:: ENTRIES SHOWN ::

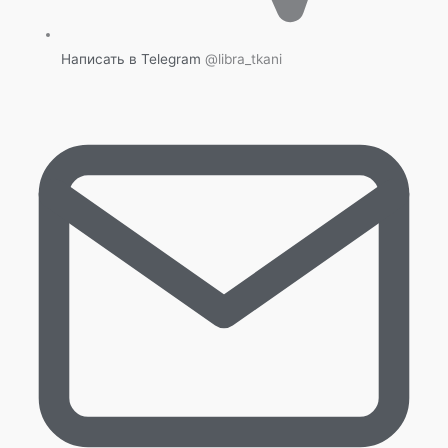
Написать в Telegram
@libra_tkani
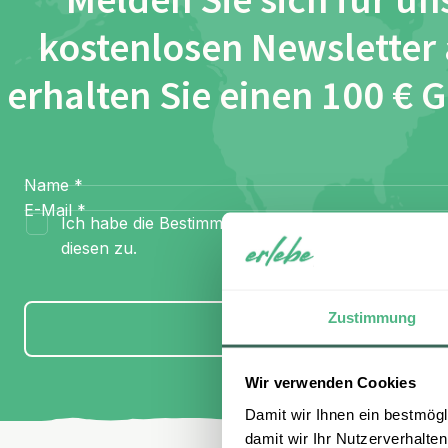
Melden Sie sich für un
kostenlosen Newsletter
erhalten Sie einen 100 € 
Name
*
E-Mail
*
Ich habe die Bestimmungen zum
Datenschutz
gel
diesen zu.
Zustimmung
Anmelden
Wir verwenden Cookies
Damit wir Ihnen ein bestmögl
damit wir Ihr Nutzerverhalten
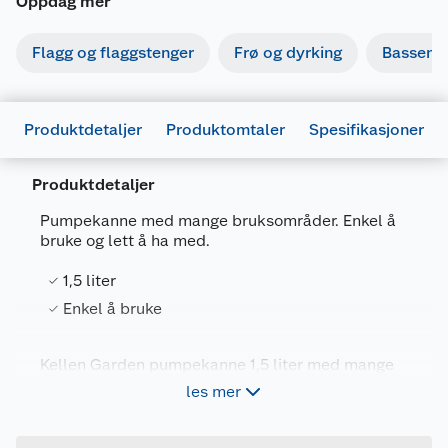
Oppdag mer
Flagg og flaggstenger
Frø og dyrking
Basseng
Produktdetaljer
Produktomtaler
Spesifikasjoner
Produktdetaljer
Pumpekanne med mange bruksområder. Enkel å
bruke og lett å ha med.
Generelt
1,5 liter
Artikkelnummer
7025180501300
Enkel å bruke
Leverandørens artikkelnummer
8553
Kellen Garden pumpekanne 1,5 liter med mange
Forpakningsmål
bruksområder. Enkel å bruke og lett å ta med.
les mer
Bruttovekt
0.435 kg
Høyde
19.2 cm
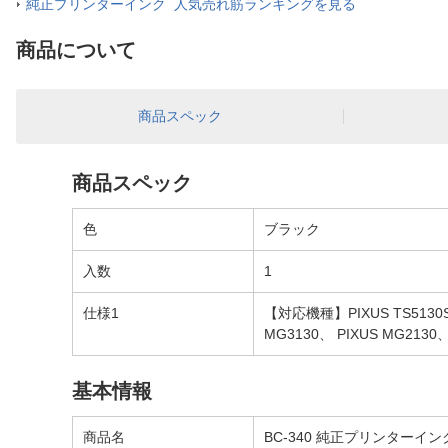
純正プリンターインク 人気売れ筋ランキングを見る
商品について
商品スペック
商品スペック
色
ブラック
入数
1
仕様1
【対応機種】PIXUS TS5130S、 
MG3130、 PIXUS MG2130、
基本情報
商品名
BC-340 純正プリンターイン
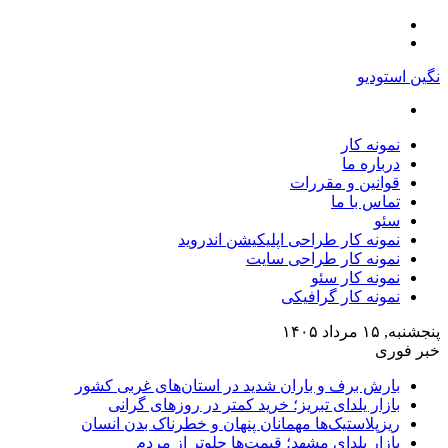
منو
تغییر
پوسته
نگین استودیو
جستجو
برای
نمونه کار
درباره ما
قوانین و مقررات
تماس با ما
سئو
نمونه کار طراحی اپلیکیشن اندروید
نمونه کار طراحی سایت
نمونه کار سئو
نمونه کار گرافیکی
پنجشنبه, ۱۵ مرداد ۱۴۰۵
خبر فوری
بارش برف و باران شدید در استان‌های غربی کشور
بازار یلدای تبریز؛ خرید کمتر در روزهای گرانی
ریزپلاستیک‌ها مهمانان پنهان و خطرناک بدن انسان
بازار یلدای مشهد؛ قیمت‌ها جلوتر از مردم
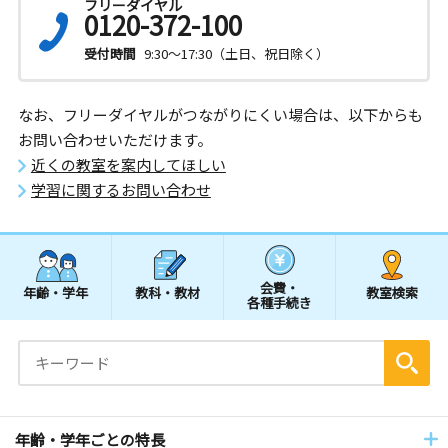
フリーダイヤル
0120-372-100
受付時間
9:30～17:30（土日、祝日除く）
なお、フリーダイヤルがつながりにくい場合は、以下からも
お問い合わせいただけます。
近くの教室を案内してほしい
学習に関するお問い合わせ
会費・
年齢・学年
教科・教材
教室検索
各種手続き
年齢・学年ごとの特長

:::

**EXERCISE OBJECTIVE**
Find the lines in the entries above where "bruksområder" occurs, and copy each of them.

**RESULT OF THIS EXERCISE**
Pumpekanne med mange bruksområder. Enkel å
bruksområder. Enkel å bruke og lett å ta med.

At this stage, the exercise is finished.